About half of the mass lost from the Greenland Ice Sheet is from icebergs calving from glaciers; the other half is lost via meltwater runoff either from the top of the ice or from below (subglacial). According to Vena Chu of University of California, Los Angeles, one of the biggest science questions relating to the ice sheet is: what is the contribution to sea level rise from meltwater?
Measuring the amount of meltwater leaving the ice sheet—as opposed to water that is stored or refrozen after melting—is a huge challenge. One way to better understand the hydrology of the ice sheet is by observing the buoyant bits of dust, minerals, and soil that exit the fjords of large glaciers. "The sediment wonderfully stands out behind the blue marine waters," Chu said, "and makes it easy to see in remotely sensed satellite imagery."
Scientists working in 2008 in Greenland's Kangerlussuaq Fjord found that higher sediment concentrations coincided with lower salinity levels in coastal waters, confirming that the presence of a sediment plume is a strong marker for subglacial freshwater leaving the ice sheet. Subsequent research showed that satellite imagery can be used to map the size and location of these sediment plumes.
"This is especially important in fjords of marine-terminating glaciers, where we have no way of measuring the amount of runoff, as opposed to land-terminating glaciers that end in rivers, where it is difficult but possible to measure runoff more traditionally," Chu said.

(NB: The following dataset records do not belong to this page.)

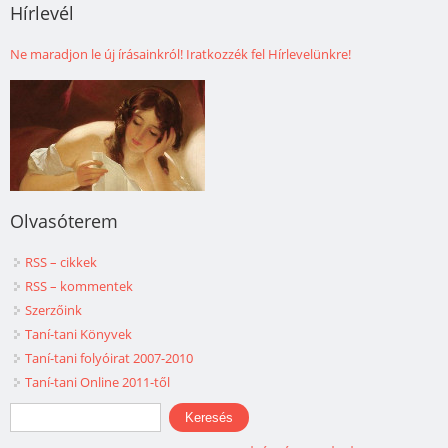
Hírlevél
Ne maradjon le új írásainkról! Iratkozzék fel Hírlevelünkre!
Olvasóterem
RSS – cikkek
RSS – kommentek
Szerzőink
Taní-tani Könyvek
Taní-tani folyóirat 2007-2010
Taní-tani Online 2011-től
Keresés űrlap
Keresés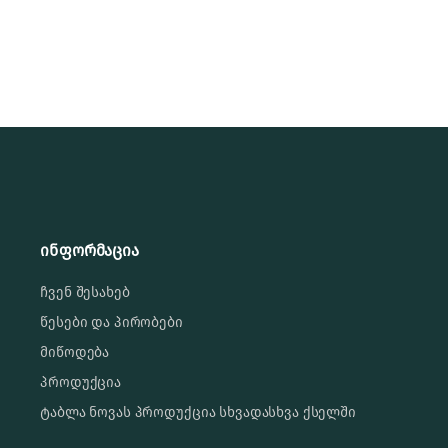
ინფორმაცია
ჩვენ შესახებ
წესები და პირობები
მიწოდება
პროდუქცია
ტაბლა ნოვას პროდუქცია სხვადასხვა ქსელში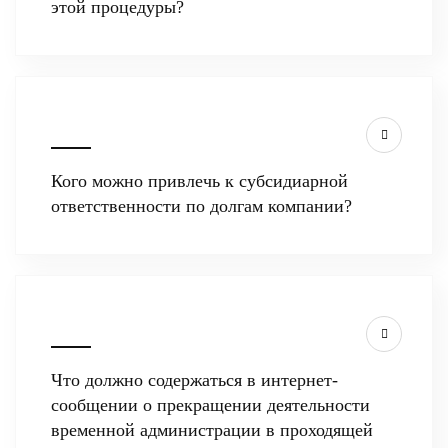
этой процедуры?
Кого можно привлечь к субсидиарной
ответственности по долгам компании?
Что должно содержаться в интернет-
сообщении о прекращении деятельности
временной администрации в проходящей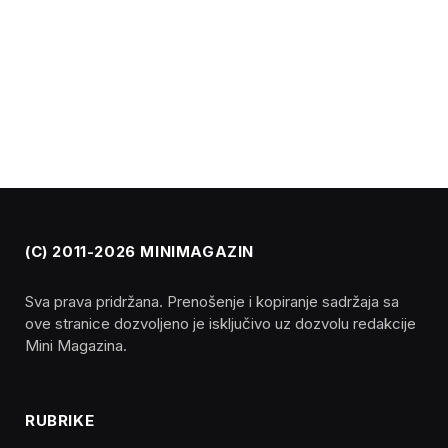
(C) 2011-2026 MINIMAGAZIN
Sva prava pridržana. Prenošenje i kopiranje sadržaja sa
ove stranice dozvoljeno je isključivo uz dozvolu redakcije
Mini Magazina.
RUBRIKE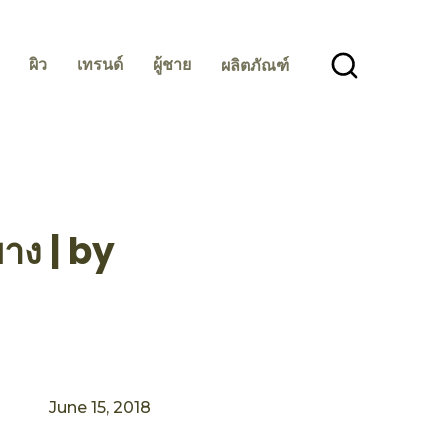
ผิว
เทรนด์
ผู้ชาย
ผลิตภัณฑ์
าง | by
June 15, 2018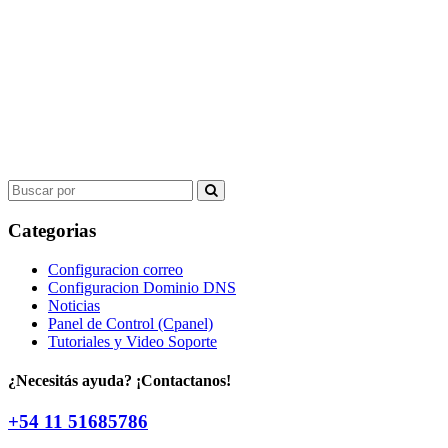
Search
for:
Categorias
Configuracion correo
Configuracion Dominio DNS
Noticias
Panel de Control (Cpanel)
Tutoriales y Video Soporte
¿Necesitás ayuda? ¡Contactanos!
+54 11 51685786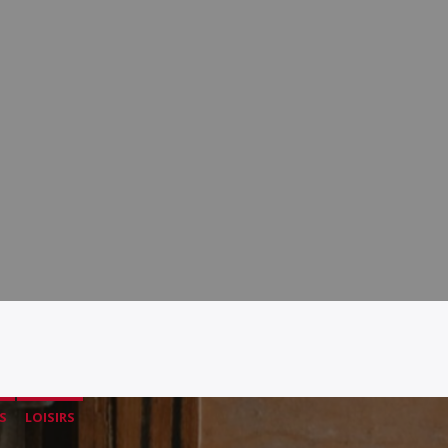
S
LOISIRS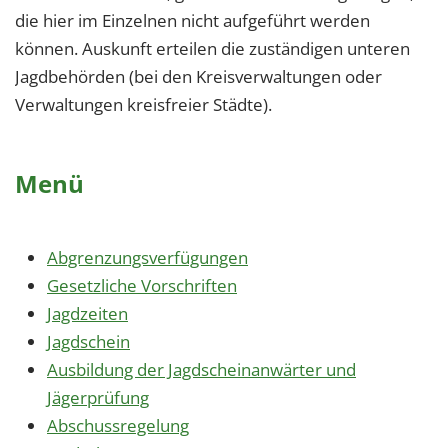
die hier im Einzelnen nicht aufgeführt werden
können. Auskunft erteilen die zuständigen unteren
Jagdbehörden (bei den Kreisverwaltungen oder
Verwaltungen kreisfreier Städte).
Menü
Abgrenzungsverfügungen
Gesetzliche Vorschriften
Jagdzeiten
Jagdschein
Ausbildung der Jagdscheinanwärter und
Jägerprüfung
Abschussregelung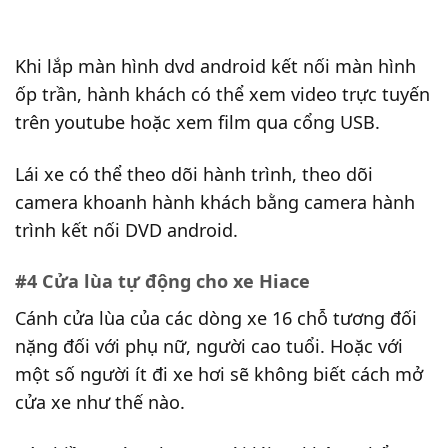
Khi lắp màn hình dvd android kết nối màn hình
ốp trần, hành khách có thể xem video trực tuyến
trên youtube hoặc xem film qua cổng USB.
Lái xe có thể theo dõi hành trình, theo dõi
camera khoanh hành khách bằng camera hành
trình kết nối DVD android.
#4 Cửa lùa tự động cho xe Hiace
Cánh cửa lùa của các dòng xe 16 chỗ tương đối
nặng đối với phụ nữ, người cao tuổi. Hoặc với
một số người ít đi xe hơi sẽ không biết cách mở
cửa xe như thế nào.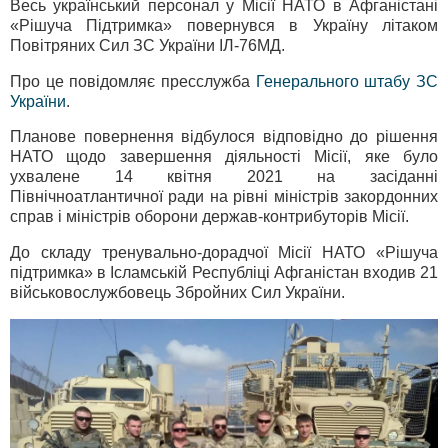
Весь український персонал у Місії НАТО в Афганістані
«Рішуча Підтримка» повернувся в Україну літаком
Повітряних Сил ЗС України ІЛ-76МД.
Про це повідомляє пресслужба
Генерального штабу ЗС
України
.
Планове повернення відбулося відповідно до рішення
НАТО щодо завершення діяльності Місії, яке було
ухвалене 14 квітня 2021 на засіданні
Північноатлантичної ради на рівні міністрів закордонних
справ і міністрів оборони держав-контрибуторів Місії.
До складу тренувально-дорадчої Місії НАТО «Рішуча
підтримка» в Ісламській Республіці Афганістан входив 21
військовослужбовець Збройних Сил України.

The sediment comes from the glacier scraping and scouring the bedrock as it moves downhill. Sediment-laden water at the coast indicates that meltwater from the surface of the ice sheet—which starts out relatively clean—has fallen through channels in the glacier all the way down to the bottom, then flowed between the ice and bedrock to the ocean. The phenomenon is important for understanding not only how much meltwater exits into the ocean, but also for understanding how it lubricates the ice-bedrock interface and affects the speed of glaciers.
Some aspects of sediment plumes, however, remain a challenge to study. Meltwater from some glaciers enters the ocean hundreds of meters below the fjord surface. In those cases, sediment visible at the surface is only part of the picture.
"Not all of the sediment makes it to the surface, a lot of it settles out," Chu said. "It is important that we make more detailed oceanographic studies looking at the vertical structure of these plumes."
On Greenland, tens of thousands of years of snowfall have settled and solidified into a massive sheet of ice. Each summer, snow retreats briefly at low elevations, and a narrow strip of rocky coastline emerges. While some seasonal thawing is typical on Greenland, more dramatic changes are probably in store for the Greenland Ice Sheet in coming decades and centuries.